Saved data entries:
^^^^

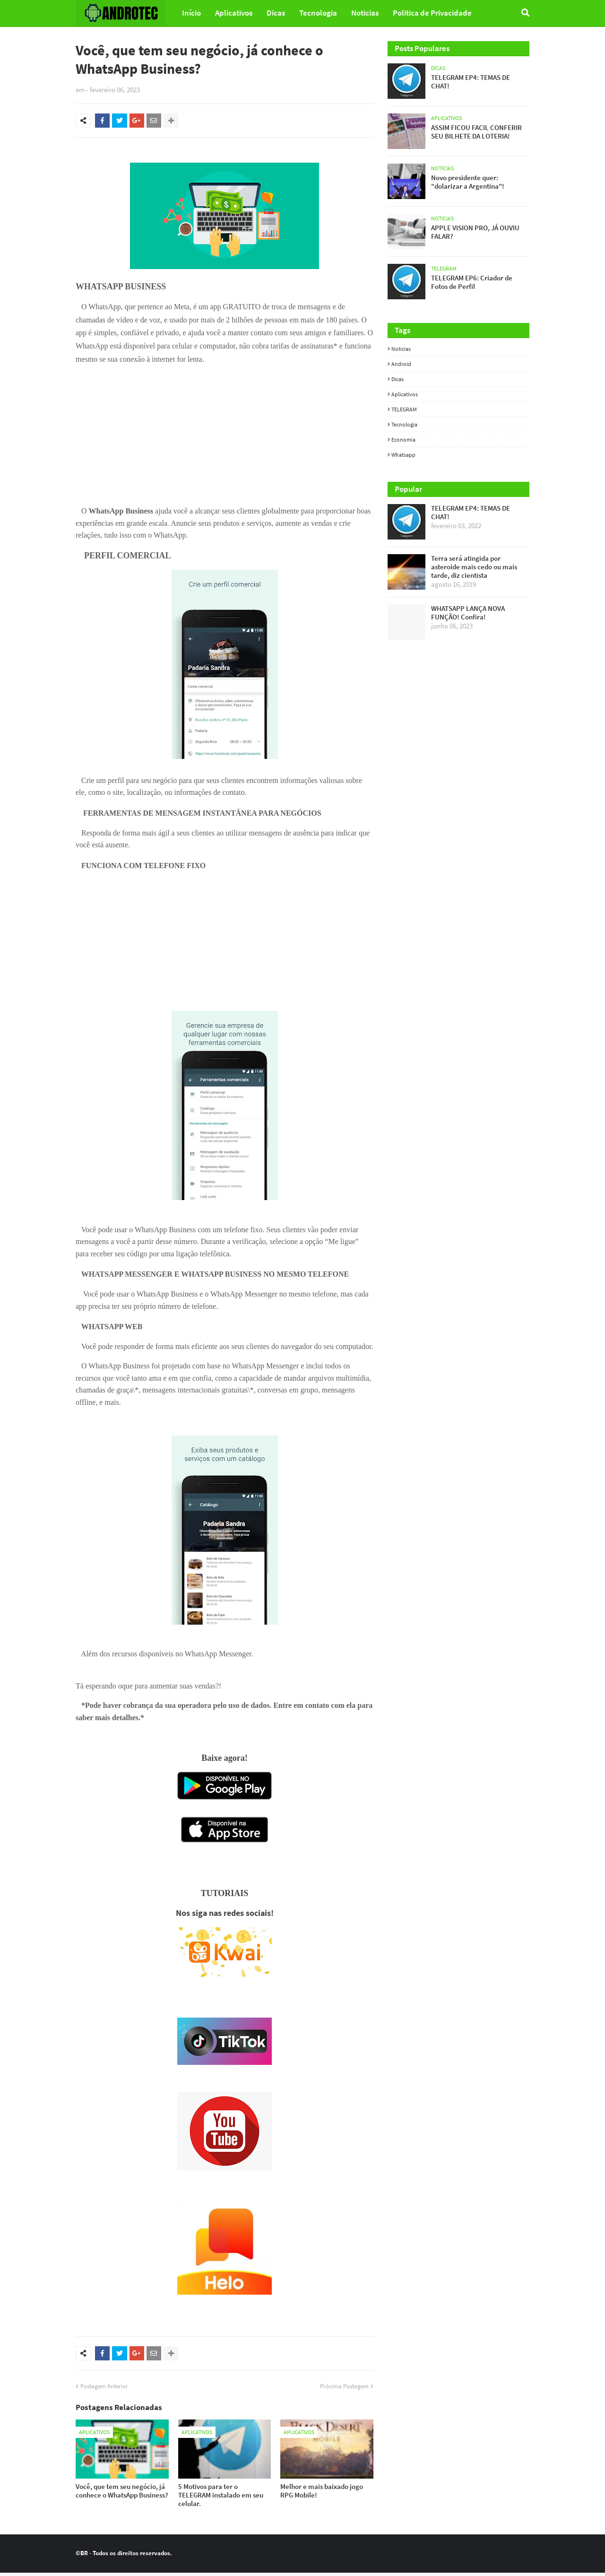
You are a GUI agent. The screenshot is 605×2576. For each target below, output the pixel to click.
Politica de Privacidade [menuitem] (432, 13)
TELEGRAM (404, 409)
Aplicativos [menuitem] (233, 13)
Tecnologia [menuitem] (318, 13)
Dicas (397, 379)
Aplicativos (404, 394)
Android (401, 363)
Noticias (401, 348)
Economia (403, 439)
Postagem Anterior (104, 2389)
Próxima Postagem (344, 2389)
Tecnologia (404, 424)
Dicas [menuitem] (276, 13)
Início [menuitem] (191, 13)
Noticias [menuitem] (365, 13)
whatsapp (403, 454)
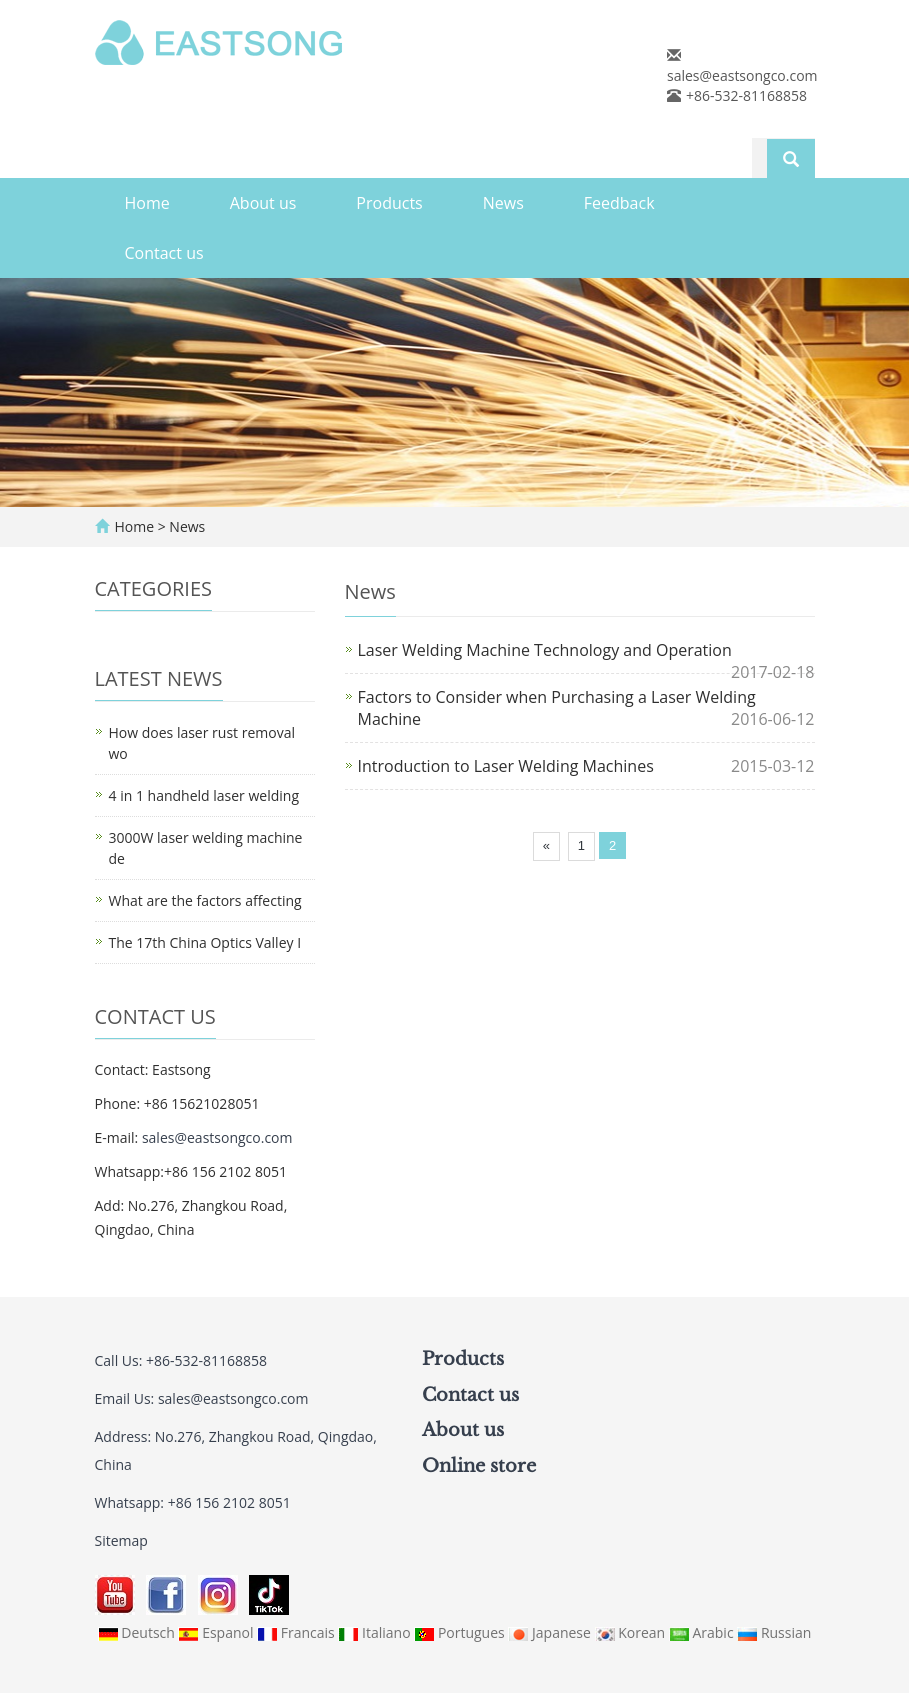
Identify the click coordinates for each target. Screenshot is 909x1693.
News (503, 203)
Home (147, 203)
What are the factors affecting (205, 900)
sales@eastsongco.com (742, 75)
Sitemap (121, 1540)
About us (263, 203)
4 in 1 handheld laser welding (204, 795)
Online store (479, 1466)
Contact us (164, 253)
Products (389, 203)
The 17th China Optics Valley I (205, 942)
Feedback (619, 203)
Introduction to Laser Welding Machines (506, 766)
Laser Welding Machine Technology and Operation (545, 650)
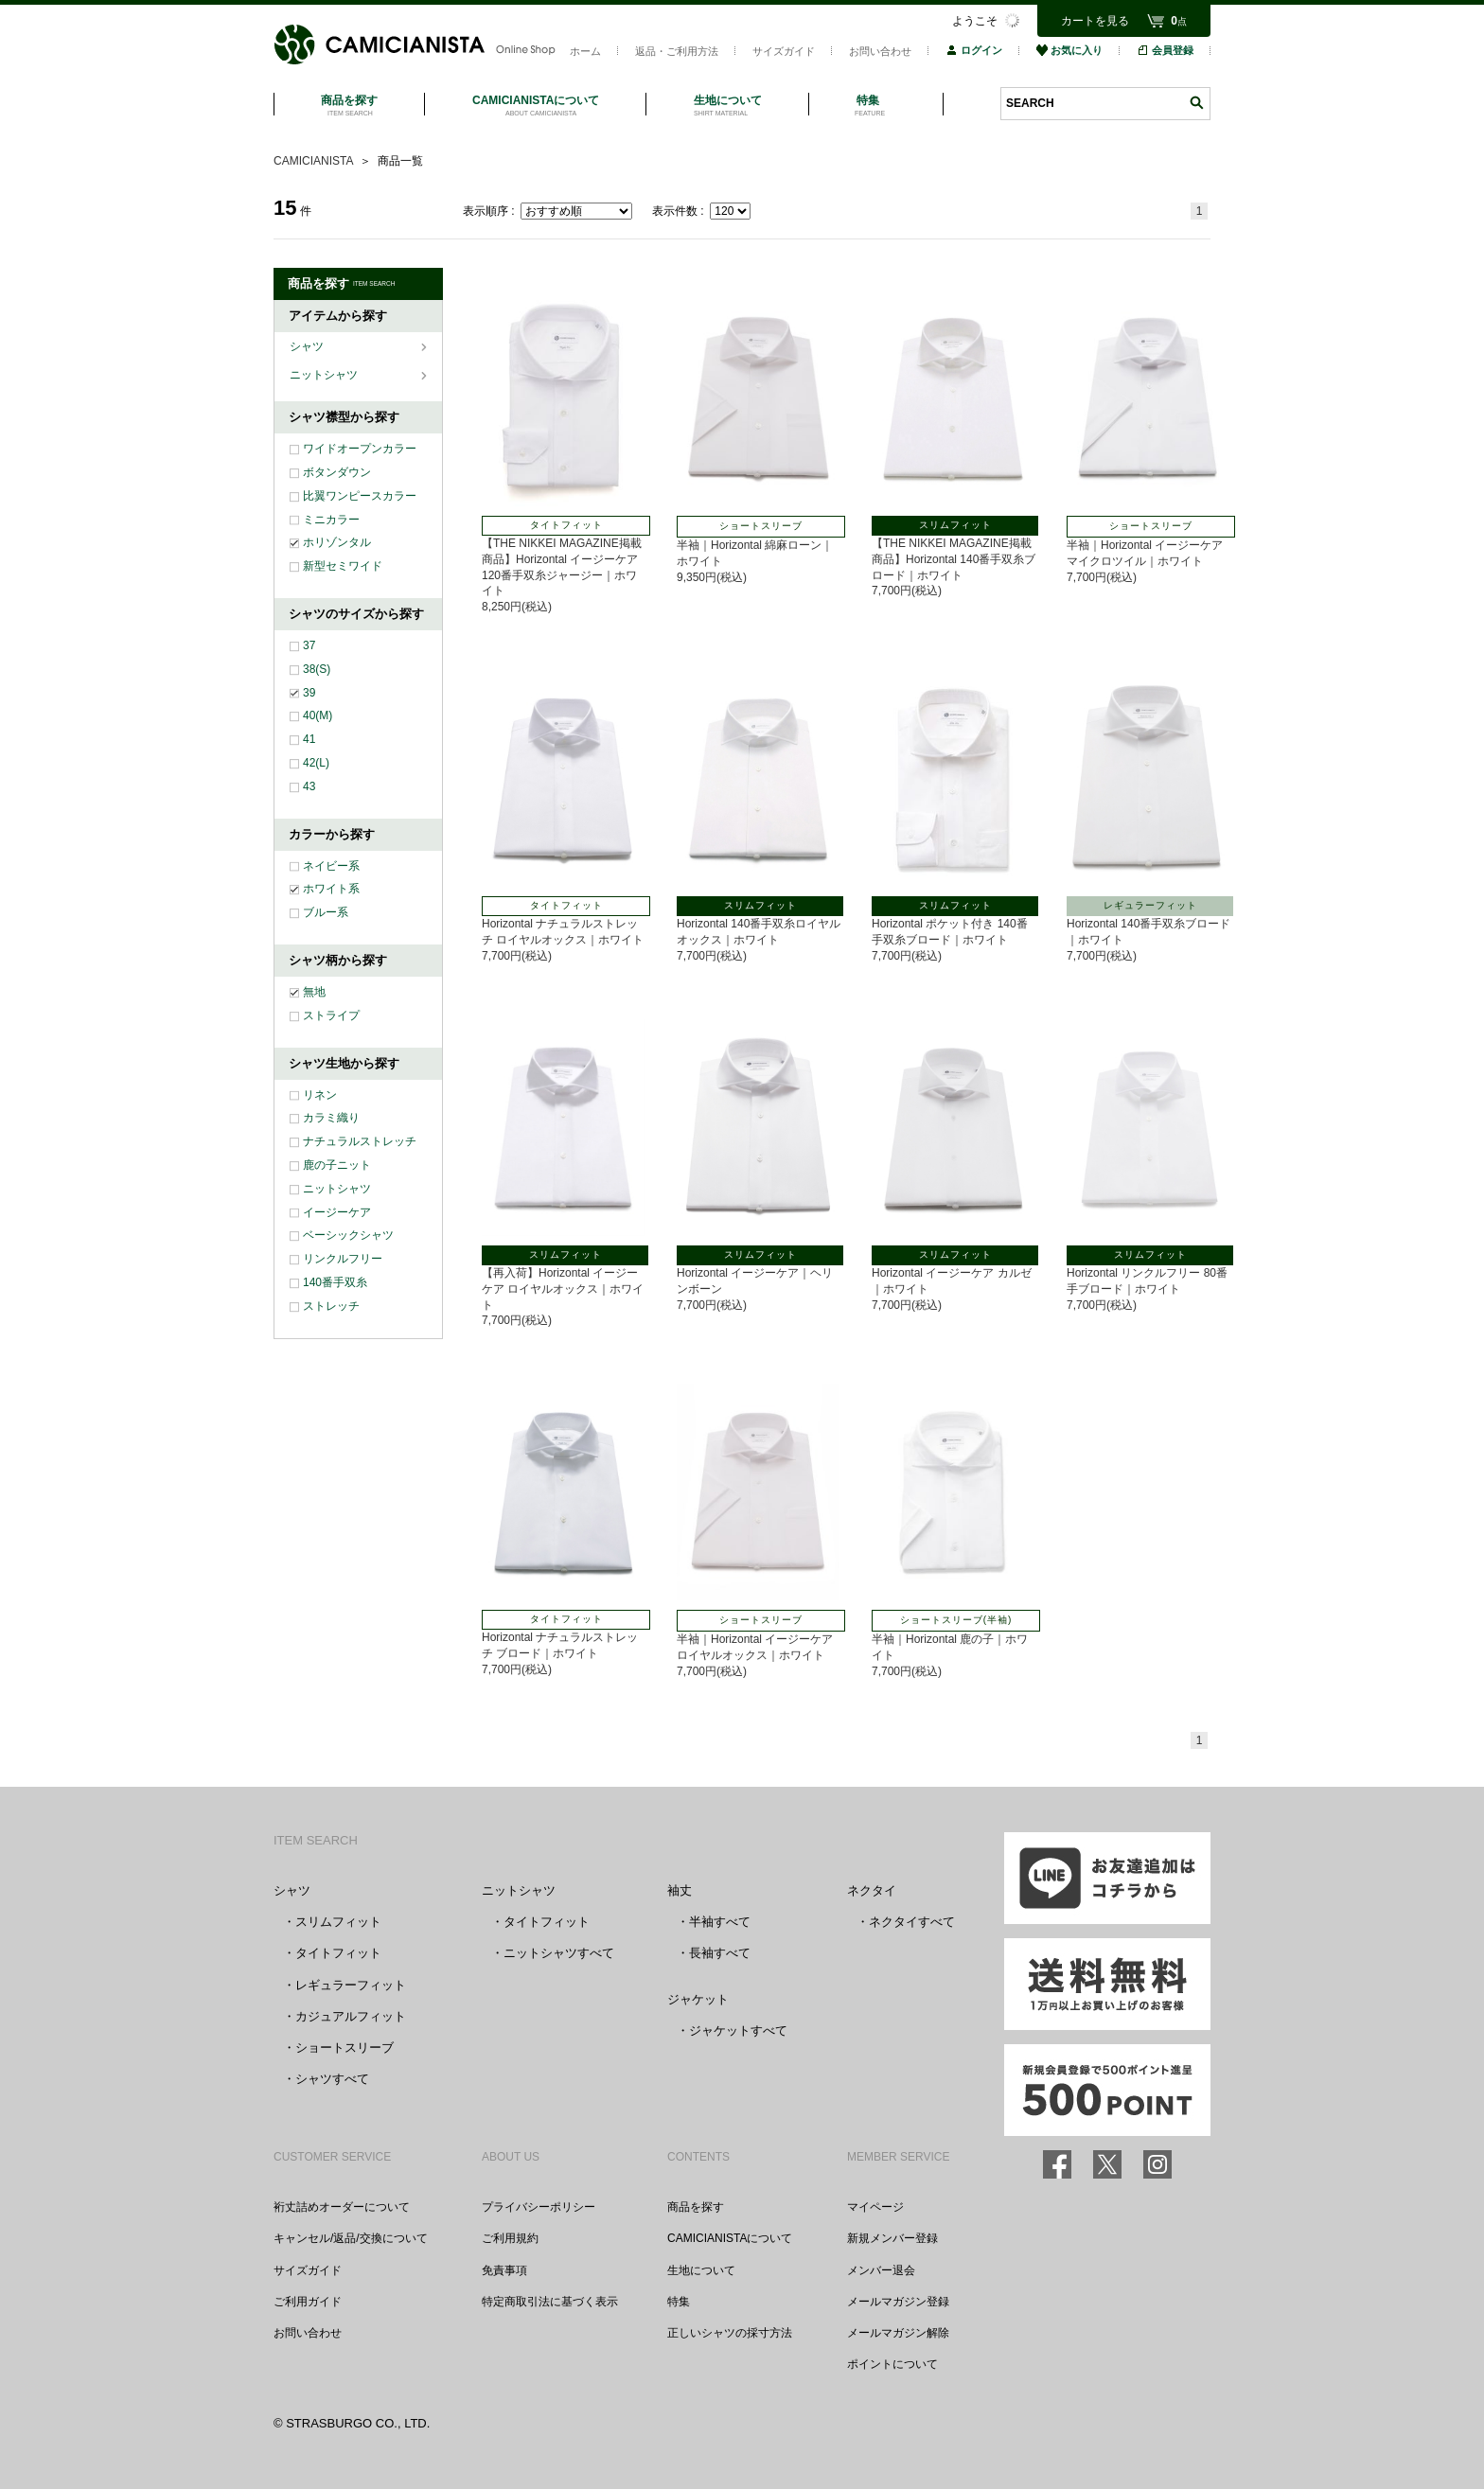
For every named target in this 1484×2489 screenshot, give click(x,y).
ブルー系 (325, 912)
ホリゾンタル (337, 542)
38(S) (316, 669)
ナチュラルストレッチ (359, 1141)
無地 (314, 991)
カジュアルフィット (350, 2016)
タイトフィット (338, 1953)
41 (309, 739)
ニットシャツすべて (559, 1953)
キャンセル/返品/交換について (351, 2238)
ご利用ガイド (308, 2301)
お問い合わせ (880, 51)
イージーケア (337, 1212)
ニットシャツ (325, 374)
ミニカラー (331, 519)
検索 (1196, 102)
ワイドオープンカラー (359, 448)
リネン (320, 1095)
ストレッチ (331, 1306)
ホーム (585, 51)
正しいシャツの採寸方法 (729, 2332)
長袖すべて (720, 1953)
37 (309, 645)
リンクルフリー (342, 1258)
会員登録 (1165, 50)
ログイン (973, 50)
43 (309, 786)
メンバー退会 (881, 2270)
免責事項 (504, 2270)
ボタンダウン (337, 472)
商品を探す (695, 2207)
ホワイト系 (331, 888)
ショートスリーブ (344, 2047)
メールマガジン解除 (898, 2332)
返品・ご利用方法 (676, 51)
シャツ (308, 346)
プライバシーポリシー (538, 2207)
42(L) (316, 762)
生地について (701, 2270)
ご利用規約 (510, 2238)
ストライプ (331, 1015)
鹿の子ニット (337, 1165)
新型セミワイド (342, 566)
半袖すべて (720, 1922)
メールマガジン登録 (898, 2301)
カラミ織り (331, 1117)
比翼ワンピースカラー (359, 496)
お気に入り (1069, 50)
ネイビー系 (331, 866)
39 (309, 692)
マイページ (875, 2207)
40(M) (317, 715)
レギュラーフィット (350, 1985)
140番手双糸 (335, 1282)
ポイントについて (892, 2364)
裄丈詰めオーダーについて (342, 2207)
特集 (678, 2301)
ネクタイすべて (912, 1922)
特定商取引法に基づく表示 (550, 2301)
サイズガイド (783, 51)
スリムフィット (338, 1922)
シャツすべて (332, 2079)
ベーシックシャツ (348, 1235)
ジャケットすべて (738, 2030)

^^^^

» WHAT YOU WILL DO
Repeat the entries above exactly and skip the images.

» RESPONSE TO THIS TASK
You are a GUI agent. The screenshot is 605×2576. For each target below, output the pixel to click.
Politica de Privacidade [menuitem] (432, 13)
TELEGRAM (404, 409)
Aplicativos [menuitem] (233, 13)
Tecnologia [menuitem] (318, 13)
Dicas (397, 379)
Aplicativos (404, 394)
Android (401, 363)
Noticias (401, 348)
Economia (403, 439)
Postagem Anterior (104, 2389)
Próxima Postagem (344, 2389)
Tecnologia (404, 424)
Dicas [menuitem] (276, 13)
Início [menuitem] (191, 13)
Noticias [menuitem] (365, 13)
whatsapp (403, 454)
Identify the click coordinates for each target. Screenshot is 909x1693.
News (503, 203)
Home (147, 203)
What are the factors affecting (205, 900)
sales@eastsongco.com (742, 75)
Sitemap (121, 1540)
About us (263, 203)
4 in 1 handheld laser welding (204, 795)
Online store (479, 1466)
Contact us (164, 253)
Products (389, 203)
The 17th China Optics Valley I (205, 942)
Feedback (619, 203)
Introduction to Laser Welding Machines (506, 766)
Laser Welding Machine Technology and Operation (545, 650)
For every named target in this 1484×2489 screenshot, give click(x,y).
ブルー系 (325, 912)
ホリゾンタル (337, 542)
38(S) (316, 669)
ナチュラルストレッチ (359, 1141)
無地 (314, 991)
カジュアルフィット (350, 2016)
タイトフィット (338, 1953)
41 (309, 739)
ニットシャツすべて (559, 1953)
キャンセル/返品/交換について (351, 2238)
ご利用ガイド (308, 2301)
お問い合わせ (880, 51)
イージーケア (337, 1212)
ニットシャツ (325, 374)
ミニカラー (331, 519)
検索 (1196, 102)
ワイドオープンカラー (359, 448)
リネン (320, 1095)
ストレッチ (331, 1306)
ホーム (585, 51)
正しいシャツの採寸方法 (729, 2332)
長袖すべて (720, 1953)
37 (309, 645)
リンクルフリー (342, 1258)
会員登録 (1165, 50)
ログイン (973, 50)
43 (309, 786)
メンバー退会 (881, 2270)
免責事項 (504, 2270)
ボタンダウン (337, 472)
商品を探す (695, 2207)
ホワイト系 (331, 888)
ショートスリーブ (344, 2047)
メールマガジン解除 (898, 2332)
返品・ご利用方法 (676, 51)
シャツ (308, 346)
プライバシーポリシー (538, 2207)
42(L) (316, 762)
生地について (701, 2270)
ご利用規約 (510, 2238)
ストライプ (331, 1015)
鹿の子ニット (337, 1165)
新型セミワイド (342, 566)
半袖すべて (720, 1922)
メールマガジン登録 (898, 2301)
カラミ織り (331, 1117)
比翼ワンピースカラー (359, 496)
お気に入り (1069, 50)
ネイビー系 (331, 866)
39 (309, 692)
マイページ (875, 2207)
40(M) (317, 715)
レギュラーフィット (350, 1985)
140番手双糸 (335, 1282)
ポイントについて (892, 2364)
裄丈詰めオーダーについて (342, 2207)
特集 (678, 2301)
ネクタイすべて (912, 1922)
特定商取引法に基づく表示 (550, 2301)
サイズガイド (783, 51)
スリムフィット (338, 1922)
シャツすべて (332, 2079)
ベーシックシャツ (348, 1235)
ジャケットすべて (738, 2030)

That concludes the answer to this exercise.